What this task involves: Once the line containing "Retrait gratuit" is found in the records below, return it and each following line exactly, up to and including the line containing "veautés, actualités, et", and nothing else.

Material shown:
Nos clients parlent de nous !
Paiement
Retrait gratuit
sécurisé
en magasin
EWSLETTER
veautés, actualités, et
...
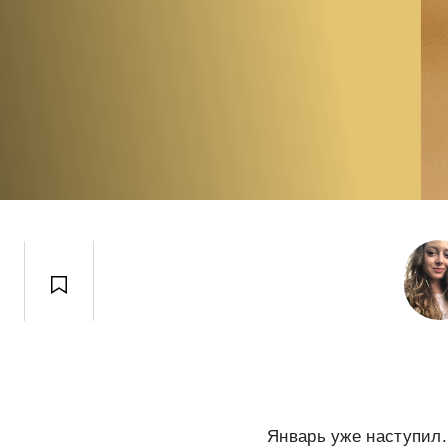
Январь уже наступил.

Answer for the task:
Retrait gratuit
sécurisé
en magasin
EWSLETTER
veautés, actualités, et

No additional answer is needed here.